Segment Start: INFORMATION SUPPLIED

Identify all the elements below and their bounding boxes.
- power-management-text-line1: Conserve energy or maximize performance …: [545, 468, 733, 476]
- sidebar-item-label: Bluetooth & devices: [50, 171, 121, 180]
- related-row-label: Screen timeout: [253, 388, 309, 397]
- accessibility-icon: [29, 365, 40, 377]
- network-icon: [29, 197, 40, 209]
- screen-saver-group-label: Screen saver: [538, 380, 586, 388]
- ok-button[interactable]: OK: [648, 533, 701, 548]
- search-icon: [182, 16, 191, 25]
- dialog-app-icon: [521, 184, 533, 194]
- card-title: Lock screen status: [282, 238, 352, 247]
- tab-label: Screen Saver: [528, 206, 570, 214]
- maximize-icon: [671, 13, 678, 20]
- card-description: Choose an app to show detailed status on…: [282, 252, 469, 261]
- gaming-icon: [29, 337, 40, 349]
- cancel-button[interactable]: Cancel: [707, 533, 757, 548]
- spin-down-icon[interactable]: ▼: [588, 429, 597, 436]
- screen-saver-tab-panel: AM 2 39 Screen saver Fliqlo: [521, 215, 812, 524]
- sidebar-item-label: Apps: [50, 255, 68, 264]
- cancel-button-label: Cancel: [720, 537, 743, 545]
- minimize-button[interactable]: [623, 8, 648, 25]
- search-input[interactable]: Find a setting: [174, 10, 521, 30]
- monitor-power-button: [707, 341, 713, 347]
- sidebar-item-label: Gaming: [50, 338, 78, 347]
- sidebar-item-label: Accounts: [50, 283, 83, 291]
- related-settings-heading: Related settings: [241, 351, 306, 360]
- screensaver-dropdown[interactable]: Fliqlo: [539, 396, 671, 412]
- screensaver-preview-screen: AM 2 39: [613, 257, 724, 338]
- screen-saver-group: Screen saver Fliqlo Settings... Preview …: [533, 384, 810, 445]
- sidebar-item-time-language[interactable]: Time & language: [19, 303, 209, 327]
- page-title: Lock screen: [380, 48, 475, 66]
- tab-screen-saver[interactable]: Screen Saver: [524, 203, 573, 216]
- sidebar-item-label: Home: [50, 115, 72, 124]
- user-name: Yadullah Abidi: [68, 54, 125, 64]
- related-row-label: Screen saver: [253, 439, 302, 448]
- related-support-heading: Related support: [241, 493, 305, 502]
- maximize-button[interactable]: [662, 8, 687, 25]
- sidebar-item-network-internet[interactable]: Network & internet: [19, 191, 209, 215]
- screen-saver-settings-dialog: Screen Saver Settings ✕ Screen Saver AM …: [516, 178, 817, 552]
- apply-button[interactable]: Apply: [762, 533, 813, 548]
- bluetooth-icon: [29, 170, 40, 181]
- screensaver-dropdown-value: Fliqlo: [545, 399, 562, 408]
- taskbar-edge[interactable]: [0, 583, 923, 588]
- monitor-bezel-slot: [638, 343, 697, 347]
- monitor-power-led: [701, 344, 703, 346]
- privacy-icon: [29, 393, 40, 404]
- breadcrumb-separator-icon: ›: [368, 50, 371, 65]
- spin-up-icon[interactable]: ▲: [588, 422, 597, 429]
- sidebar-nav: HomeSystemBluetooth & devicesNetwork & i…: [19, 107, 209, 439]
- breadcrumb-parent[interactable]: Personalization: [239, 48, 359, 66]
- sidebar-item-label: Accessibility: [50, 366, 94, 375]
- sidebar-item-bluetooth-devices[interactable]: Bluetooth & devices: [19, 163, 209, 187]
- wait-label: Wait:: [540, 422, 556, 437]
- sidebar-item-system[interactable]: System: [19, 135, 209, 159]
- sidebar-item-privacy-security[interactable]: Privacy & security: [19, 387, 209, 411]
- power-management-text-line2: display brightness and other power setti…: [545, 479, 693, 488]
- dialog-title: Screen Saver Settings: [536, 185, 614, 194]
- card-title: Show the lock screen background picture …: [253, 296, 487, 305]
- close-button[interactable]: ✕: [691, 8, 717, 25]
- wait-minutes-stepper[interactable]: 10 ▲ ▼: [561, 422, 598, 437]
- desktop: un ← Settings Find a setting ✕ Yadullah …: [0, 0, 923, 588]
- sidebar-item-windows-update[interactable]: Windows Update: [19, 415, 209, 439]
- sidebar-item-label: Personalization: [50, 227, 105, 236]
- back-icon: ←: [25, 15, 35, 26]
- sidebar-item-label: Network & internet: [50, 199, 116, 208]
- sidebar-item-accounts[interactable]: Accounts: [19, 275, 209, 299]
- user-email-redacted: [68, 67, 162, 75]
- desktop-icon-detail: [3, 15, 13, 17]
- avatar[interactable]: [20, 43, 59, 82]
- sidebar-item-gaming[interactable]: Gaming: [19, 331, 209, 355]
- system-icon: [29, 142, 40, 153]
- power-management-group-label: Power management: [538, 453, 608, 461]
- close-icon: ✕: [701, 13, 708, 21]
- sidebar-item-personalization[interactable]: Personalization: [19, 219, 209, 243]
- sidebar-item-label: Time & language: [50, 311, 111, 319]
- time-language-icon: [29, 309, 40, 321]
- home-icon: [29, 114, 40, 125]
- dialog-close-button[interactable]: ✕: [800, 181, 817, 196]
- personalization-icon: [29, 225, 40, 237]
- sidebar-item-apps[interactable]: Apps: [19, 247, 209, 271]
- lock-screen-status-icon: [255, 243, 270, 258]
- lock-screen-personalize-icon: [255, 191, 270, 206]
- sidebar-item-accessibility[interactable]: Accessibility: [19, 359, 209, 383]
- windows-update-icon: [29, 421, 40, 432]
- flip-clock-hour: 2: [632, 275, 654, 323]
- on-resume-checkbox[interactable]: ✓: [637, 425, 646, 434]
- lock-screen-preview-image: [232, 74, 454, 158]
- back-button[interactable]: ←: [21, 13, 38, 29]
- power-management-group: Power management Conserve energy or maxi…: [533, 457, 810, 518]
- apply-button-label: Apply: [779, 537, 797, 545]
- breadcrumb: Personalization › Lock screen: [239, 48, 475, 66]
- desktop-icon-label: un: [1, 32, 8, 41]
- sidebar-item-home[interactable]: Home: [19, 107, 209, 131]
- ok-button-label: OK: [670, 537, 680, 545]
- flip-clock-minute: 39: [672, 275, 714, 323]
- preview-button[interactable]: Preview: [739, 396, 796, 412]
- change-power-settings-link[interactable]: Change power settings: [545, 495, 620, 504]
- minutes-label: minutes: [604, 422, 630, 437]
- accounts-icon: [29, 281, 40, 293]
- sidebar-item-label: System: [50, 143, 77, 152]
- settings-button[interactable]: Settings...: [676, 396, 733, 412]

Segment End: INFORMATION SUPPLIED
Segment Start: INFORMATION SUPPLIED

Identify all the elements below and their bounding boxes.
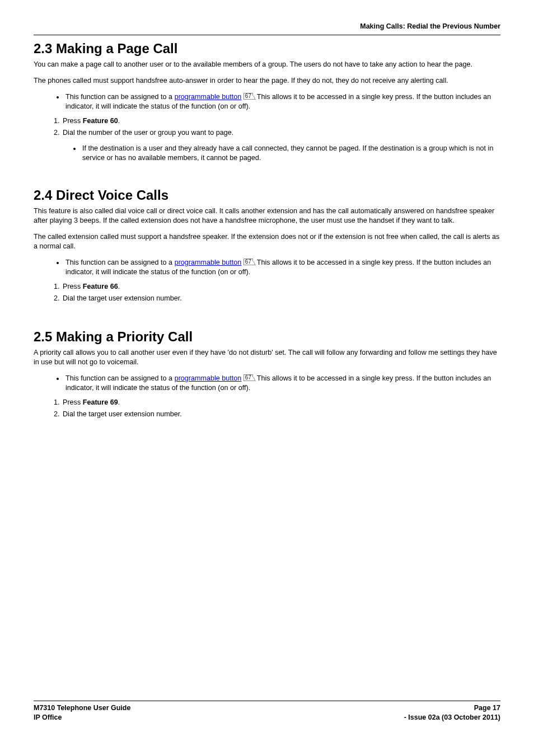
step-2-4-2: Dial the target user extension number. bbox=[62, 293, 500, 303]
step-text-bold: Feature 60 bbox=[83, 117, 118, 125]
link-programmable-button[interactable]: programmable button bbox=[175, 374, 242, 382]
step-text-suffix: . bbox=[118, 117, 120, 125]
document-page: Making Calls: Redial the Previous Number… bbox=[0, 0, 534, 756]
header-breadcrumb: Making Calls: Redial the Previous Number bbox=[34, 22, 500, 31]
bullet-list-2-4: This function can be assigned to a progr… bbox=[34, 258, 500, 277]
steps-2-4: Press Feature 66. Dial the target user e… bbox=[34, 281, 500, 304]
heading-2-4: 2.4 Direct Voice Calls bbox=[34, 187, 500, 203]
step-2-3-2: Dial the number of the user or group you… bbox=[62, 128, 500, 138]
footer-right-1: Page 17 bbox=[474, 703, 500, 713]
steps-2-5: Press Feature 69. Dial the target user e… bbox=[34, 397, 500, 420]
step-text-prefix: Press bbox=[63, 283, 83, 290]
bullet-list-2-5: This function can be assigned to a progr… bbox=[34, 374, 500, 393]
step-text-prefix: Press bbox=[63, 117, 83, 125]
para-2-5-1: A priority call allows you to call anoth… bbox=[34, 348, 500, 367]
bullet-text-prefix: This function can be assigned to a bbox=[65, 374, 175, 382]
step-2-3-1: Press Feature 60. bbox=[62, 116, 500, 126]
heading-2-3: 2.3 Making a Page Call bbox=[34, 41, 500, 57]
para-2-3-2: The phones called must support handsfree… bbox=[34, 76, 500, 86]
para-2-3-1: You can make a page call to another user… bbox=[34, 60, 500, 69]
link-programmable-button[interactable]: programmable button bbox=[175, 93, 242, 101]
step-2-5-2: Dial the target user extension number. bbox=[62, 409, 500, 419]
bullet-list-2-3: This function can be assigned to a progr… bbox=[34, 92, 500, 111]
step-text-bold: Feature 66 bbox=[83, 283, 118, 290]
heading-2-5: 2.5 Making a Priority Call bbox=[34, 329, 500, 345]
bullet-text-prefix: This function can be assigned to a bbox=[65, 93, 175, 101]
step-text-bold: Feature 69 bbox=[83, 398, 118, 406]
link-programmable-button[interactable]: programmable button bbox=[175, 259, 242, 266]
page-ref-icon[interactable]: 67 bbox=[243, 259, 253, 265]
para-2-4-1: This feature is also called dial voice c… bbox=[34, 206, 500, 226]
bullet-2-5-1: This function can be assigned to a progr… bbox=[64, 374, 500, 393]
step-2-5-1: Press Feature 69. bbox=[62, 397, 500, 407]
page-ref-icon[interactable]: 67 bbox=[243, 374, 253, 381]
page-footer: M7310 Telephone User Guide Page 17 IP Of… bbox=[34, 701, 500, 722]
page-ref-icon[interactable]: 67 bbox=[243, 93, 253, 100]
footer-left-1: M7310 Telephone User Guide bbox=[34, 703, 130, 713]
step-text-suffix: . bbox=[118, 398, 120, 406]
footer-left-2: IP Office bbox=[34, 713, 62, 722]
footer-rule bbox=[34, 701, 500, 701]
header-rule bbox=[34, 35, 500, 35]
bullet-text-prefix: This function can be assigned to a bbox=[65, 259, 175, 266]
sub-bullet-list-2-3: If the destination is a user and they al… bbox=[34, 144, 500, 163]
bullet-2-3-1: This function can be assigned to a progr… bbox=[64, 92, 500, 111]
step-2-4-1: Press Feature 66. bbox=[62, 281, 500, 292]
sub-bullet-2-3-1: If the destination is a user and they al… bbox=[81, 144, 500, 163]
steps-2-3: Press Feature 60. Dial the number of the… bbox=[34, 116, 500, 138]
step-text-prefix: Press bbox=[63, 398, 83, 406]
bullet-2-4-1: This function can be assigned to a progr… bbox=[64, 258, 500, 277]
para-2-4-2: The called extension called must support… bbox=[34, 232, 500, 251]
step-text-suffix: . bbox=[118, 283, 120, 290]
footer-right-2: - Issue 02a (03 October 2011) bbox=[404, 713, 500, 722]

Segment End: INFORMATION SUPPLIED

WORK REQUEST
Pull every line containing "search" out of the entries.

ANSWER SPACE
- search-icon: [182, 16, 191, 25]
- search-input[interactable]: Find a setting: [174, 10, 521, 30]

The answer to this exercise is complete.